For years, people have tried to add games to business objectives with limited success. This all changed in 2009 when people started to combine elements of gaming with a digital world. Gamification is the application of game mechanics and game-thinking in a non-game environment to influence desired behavior.
In no way does this mean adding a baseball theme to your sales contest. Instead, think of your business as the game with goals, challenges, and players. Now imagine a football game without a score, Angry Birds without levels, or the Boy Scouts without badges. Your score, level, and badges are game mechanics used to communicate progress, challenges, and accomplishments—and they are the secret sauce to engagement.
The first question asked whenever I give a presentation on gamification is “What mechanics should I use on X?” Unfortunately, there’s no single answer. Gamification is an iterative process. Write a plan to gamify an element of your business, measure, modify, and repeat.

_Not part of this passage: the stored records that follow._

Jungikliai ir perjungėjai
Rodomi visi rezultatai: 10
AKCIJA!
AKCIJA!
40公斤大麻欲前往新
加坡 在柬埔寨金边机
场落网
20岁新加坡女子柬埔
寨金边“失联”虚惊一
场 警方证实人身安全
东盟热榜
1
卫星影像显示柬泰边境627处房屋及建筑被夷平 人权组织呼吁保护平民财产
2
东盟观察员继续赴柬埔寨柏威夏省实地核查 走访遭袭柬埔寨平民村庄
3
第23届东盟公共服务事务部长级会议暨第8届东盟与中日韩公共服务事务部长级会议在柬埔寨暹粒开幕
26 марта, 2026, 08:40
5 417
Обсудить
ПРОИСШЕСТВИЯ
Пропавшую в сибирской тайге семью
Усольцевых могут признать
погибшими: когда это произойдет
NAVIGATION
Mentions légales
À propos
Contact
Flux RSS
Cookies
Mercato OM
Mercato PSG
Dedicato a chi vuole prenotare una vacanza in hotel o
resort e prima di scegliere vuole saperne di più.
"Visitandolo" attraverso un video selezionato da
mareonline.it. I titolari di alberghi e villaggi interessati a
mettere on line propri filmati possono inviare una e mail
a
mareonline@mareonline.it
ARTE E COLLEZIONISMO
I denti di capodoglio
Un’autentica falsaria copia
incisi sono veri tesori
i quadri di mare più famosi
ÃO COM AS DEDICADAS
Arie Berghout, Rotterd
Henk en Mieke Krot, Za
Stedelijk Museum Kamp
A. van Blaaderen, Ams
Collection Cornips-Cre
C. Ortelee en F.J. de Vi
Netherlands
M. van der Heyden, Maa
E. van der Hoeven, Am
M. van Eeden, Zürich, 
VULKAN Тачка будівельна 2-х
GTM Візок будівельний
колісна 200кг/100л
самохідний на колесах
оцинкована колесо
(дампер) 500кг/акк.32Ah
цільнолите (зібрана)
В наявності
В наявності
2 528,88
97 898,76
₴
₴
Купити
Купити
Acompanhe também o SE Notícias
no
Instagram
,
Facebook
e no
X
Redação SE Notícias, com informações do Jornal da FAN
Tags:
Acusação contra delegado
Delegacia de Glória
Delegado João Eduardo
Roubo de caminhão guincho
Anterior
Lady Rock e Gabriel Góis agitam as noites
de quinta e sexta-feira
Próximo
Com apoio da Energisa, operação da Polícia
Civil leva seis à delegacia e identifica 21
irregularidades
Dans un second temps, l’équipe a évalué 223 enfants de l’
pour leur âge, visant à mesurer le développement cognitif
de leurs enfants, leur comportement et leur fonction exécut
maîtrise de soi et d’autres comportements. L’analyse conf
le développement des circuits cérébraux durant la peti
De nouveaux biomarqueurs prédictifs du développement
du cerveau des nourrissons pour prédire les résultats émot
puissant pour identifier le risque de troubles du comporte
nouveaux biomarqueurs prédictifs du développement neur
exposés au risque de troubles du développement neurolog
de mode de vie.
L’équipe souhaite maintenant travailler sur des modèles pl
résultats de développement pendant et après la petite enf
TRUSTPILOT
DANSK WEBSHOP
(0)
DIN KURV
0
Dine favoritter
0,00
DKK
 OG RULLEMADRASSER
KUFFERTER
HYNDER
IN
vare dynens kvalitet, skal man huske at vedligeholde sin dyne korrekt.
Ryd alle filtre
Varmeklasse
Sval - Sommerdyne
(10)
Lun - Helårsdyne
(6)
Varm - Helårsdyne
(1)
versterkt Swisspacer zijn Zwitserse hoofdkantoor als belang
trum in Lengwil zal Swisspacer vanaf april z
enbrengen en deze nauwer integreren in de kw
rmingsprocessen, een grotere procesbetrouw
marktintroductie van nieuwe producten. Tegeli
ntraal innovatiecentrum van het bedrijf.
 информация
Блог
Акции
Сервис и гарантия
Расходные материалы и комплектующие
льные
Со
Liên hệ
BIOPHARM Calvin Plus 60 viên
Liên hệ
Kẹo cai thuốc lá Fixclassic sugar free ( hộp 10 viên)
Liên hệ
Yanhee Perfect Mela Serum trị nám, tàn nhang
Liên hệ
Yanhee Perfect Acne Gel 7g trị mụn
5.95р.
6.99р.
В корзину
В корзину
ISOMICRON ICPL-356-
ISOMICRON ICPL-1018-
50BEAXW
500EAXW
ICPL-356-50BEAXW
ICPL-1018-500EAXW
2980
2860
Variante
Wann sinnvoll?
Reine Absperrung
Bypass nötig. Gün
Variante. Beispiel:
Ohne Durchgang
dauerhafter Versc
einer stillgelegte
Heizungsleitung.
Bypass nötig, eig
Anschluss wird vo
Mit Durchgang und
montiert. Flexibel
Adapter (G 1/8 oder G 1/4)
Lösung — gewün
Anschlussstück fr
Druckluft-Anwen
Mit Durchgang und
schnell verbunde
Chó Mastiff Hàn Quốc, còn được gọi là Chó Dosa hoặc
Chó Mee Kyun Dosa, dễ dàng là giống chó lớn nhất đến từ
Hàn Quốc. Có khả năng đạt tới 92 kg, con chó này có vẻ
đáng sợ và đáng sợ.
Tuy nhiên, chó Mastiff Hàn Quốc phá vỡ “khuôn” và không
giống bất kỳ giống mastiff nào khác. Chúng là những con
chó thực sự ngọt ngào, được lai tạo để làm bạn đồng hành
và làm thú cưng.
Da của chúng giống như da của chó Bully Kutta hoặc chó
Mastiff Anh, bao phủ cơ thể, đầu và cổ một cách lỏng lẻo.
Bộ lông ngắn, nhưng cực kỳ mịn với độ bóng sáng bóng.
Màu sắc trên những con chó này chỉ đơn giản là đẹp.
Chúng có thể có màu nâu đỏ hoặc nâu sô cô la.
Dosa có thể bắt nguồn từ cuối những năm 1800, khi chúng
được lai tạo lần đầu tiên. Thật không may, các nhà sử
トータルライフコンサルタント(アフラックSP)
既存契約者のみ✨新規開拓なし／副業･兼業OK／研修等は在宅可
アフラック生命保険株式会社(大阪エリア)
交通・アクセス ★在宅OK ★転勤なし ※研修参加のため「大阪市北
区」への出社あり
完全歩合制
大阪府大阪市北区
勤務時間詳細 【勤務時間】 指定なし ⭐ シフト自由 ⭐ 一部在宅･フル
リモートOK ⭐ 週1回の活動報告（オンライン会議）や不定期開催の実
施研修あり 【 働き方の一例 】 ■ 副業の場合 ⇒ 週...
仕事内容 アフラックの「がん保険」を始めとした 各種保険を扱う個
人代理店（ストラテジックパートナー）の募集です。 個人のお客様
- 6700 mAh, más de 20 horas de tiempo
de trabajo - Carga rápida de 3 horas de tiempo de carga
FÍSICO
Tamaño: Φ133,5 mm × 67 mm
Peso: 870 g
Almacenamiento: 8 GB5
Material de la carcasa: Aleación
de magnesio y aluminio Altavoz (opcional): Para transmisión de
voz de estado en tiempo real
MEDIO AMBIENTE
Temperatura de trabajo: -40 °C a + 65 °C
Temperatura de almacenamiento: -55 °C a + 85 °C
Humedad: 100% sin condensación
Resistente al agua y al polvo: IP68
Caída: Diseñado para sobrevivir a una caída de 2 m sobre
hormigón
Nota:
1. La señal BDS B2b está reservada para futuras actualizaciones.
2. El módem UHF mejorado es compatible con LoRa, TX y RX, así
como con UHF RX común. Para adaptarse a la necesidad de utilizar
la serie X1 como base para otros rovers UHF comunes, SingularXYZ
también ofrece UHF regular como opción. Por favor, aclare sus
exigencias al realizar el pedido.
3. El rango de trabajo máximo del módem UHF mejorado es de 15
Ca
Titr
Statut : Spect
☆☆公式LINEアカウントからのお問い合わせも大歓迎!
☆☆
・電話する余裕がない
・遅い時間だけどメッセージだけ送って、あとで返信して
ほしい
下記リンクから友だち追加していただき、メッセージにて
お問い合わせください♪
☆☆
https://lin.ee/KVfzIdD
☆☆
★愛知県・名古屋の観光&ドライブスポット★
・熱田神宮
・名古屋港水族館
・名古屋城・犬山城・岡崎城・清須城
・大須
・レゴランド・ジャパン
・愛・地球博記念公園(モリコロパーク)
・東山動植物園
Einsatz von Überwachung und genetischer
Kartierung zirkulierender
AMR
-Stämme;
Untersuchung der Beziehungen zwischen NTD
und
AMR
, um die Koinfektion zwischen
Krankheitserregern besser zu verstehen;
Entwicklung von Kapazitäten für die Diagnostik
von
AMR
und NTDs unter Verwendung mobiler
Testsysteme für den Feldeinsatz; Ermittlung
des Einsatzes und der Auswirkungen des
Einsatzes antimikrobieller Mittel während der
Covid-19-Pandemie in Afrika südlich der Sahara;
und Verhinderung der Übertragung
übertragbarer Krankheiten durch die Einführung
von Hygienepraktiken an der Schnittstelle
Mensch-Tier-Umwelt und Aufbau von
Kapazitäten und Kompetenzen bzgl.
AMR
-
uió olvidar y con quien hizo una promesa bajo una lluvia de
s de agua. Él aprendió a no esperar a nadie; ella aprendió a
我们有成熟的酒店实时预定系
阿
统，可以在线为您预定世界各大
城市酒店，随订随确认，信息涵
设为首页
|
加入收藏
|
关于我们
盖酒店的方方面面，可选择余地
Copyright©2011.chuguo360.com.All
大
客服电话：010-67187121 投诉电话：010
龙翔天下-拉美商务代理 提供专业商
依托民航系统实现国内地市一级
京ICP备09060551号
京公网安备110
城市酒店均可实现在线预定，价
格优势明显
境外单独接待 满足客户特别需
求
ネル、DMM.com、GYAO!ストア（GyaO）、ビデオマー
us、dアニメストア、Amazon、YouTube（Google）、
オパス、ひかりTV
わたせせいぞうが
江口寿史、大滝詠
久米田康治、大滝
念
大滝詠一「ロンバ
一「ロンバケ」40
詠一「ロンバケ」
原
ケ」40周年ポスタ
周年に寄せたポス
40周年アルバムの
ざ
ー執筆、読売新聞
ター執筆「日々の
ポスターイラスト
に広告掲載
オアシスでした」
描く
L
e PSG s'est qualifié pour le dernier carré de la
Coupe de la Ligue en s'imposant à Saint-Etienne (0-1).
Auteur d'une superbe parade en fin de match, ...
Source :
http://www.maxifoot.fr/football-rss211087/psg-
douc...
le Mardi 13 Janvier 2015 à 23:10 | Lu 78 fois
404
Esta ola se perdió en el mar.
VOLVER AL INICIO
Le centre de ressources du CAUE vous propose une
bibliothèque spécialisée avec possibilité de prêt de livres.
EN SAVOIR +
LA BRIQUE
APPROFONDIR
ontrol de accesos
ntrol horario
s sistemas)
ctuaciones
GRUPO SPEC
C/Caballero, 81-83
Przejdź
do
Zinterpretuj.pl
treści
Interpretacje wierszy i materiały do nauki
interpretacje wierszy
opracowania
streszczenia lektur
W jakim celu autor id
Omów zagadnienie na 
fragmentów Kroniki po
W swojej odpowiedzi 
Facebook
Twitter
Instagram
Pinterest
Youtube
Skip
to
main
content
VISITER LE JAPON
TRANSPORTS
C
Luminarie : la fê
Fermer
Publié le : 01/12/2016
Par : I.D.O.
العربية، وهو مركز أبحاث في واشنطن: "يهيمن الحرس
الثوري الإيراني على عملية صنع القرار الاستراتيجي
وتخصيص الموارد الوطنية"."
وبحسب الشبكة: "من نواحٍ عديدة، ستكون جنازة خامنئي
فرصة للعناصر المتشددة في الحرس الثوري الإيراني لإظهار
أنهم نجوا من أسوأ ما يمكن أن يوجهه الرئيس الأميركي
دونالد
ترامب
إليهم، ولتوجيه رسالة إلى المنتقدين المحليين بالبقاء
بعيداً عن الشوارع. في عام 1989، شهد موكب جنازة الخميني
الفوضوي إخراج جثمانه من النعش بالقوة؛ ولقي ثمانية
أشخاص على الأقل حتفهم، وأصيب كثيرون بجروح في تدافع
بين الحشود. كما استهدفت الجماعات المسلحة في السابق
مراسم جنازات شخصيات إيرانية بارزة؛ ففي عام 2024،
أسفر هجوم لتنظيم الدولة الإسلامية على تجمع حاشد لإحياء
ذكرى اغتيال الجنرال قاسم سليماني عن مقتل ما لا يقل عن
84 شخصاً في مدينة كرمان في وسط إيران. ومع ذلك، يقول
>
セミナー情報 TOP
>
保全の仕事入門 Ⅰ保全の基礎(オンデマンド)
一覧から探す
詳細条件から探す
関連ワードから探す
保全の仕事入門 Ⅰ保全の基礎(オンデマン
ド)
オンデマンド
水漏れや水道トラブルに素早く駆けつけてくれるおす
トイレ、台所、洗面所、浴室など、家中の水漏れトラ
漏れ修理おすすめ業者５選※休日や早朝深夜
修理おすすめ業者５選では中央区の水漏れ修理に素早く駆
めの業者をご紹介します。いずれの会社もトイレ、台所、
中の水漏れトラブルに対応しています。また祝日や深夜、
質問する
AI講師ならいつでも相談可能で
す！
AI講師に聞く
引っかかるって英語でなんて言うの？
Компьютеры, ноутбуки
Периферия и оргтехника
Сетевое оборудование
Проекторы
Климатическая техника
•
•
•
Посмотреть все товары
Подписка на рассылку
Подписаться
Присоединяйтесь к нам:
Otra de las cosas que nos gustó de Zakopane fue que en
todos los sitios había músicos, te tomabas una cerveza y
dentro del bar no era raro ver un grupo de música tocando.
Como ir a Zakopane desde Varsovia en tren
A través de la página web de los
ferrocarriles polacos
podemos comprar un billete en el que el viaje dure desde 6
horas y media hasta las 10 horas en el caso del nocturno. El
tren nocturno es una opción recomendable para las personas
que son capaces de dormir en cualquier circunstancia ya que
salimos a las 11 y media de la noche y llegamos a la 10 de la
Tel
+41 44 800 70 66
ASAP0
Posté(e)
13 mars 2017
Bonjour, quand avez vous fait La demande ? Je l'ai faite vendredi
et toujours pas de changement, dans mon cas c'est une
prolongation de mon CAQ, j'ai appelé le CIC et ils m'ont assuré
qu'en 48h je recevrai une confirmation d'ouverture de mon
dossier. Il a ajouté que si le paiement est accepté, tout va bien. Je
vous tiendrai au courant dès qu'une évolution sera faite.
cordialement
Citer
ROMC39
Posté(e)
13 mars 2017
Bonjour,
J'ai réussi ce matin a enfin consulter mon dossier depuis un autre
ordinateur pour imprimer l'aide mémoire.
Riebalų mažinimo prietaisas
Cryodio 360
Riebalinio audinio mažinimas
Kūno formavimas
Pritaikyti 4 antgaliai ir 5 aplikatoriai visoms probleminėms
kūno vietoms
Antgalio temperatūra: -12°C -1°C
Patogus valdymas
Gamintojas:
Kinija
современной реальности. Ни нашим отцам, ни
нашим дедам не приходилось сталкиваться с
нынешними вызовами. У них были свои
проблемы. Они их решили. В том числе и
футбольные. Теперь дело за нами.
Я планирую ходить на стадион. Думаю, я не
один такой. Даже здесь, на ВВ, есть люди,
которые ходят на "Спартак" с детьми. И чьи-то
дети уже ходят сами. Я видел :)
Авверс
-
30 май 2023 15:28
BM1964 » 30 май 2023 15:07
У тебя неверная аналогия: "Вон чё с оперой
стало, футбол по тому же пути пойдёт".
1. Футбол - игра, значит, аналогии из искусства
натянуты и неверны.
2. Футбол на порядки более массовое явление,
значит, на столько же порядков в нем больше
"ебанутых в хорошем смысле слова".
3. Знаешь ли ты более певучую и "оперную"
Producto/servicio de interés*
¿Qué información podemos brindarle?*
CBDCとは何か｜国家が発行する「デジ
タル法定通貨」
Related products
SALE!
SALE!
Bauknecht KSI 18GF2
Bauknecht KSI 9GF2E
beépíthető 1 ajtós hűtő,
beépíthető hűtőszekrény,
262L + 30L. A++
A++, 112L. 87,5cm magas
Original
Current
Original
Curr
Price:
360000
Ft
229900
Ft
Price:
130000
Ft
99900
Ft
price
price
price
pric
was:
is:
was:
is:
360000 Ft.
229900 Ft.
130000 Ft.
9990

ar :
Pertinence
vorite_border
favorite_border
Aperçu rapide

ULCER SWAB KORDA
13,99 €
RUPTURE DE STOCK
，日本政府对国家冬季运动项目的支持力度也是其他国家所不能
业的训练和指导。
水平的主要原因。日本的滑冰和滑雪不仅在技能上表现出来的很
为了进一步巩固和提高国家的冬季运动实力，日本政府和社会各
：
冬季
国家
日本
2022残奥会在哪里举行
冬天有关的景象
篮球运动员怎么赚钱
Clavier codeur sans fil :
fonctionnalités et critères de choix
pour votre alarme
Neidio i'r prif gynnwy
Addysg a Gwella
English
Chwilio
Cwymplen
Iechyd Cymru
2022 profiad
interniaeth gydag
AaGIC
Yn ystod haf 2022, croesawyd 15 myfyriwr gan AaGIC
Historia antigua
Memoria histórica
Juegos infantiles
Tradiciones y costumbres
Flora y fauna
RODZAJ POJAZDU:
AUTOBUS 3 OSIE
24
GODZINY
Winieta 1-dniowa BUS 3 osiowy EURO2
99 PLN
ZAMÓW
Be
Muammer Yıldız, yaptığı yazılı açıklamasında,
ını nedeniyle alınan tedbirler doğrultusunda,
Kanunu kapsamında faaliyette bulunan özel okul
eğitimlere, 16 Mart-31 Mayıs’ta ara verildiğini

You know it’s gamification if:
- It provides feedback.
- It encourages discovery.
- It shows a path to mastery.
- It collects data.
- It uses game design and game mechanics.
Early programmers used a method of development called the Waterfall Method. This process had five formal stages and all tasks and bugs were worked out before moving to the next stage. This linear method looked good on paper because clients only saw completed work; however, projects usually ran behind schedule and changes in planning or technology could not be incorporated until future versions of the software.
While it used to take years for new technologies and business models to replace old ones, today’s changes take months. Agile software development was born based on iterative and incremental development. The Agile Manifesto (http://www.agilemanifesto.org) includes four simple values:
- Individuals and interactions over processes and tools
- Working software over comprehensive documentation
- Customer collaboration over contract negotiation
- Responding to change over following a plan
Agile methods break tasks into small increments to iterate quickly, emphasize face-to-face communication, and work in small teams. In the four bullet points above, emphasis is given to the bold goal on the left over the right.
Software development isn’t the only place where speed counts in today’s business environment. Employee needs change rapidly and the software designed by Human Resources to manage large populations has increased expectations for faster analysis and direction.
A demand for faster results when managing human capital led to the development of Fast HR. Quite simply, Fast HR borrows the concept of Agile Programming and applies it to Human Resources. It is not a guide on how to manage your HR department but a plan to ensure evolution.
For a thorough review of Fast HR, read the paper, “Fast HR,” by Theresa Welbourned, Ph.D. (http://ceo.usc.edu/working_paper/fast_hr.html). She explores radical ideas in organization, documentation, and communication. But if you’re an innovator like Walt, challenging your own ideas should be par for the course.
Greg Greunke is VP, Client Services & Operations, ThinkSmart. He builds strategic partnerships and develops programs to build engagement and loyalty.For more information, visit www.thinksmartusa.com or contact him at firstname.lastname@example.org or 415.729.9246.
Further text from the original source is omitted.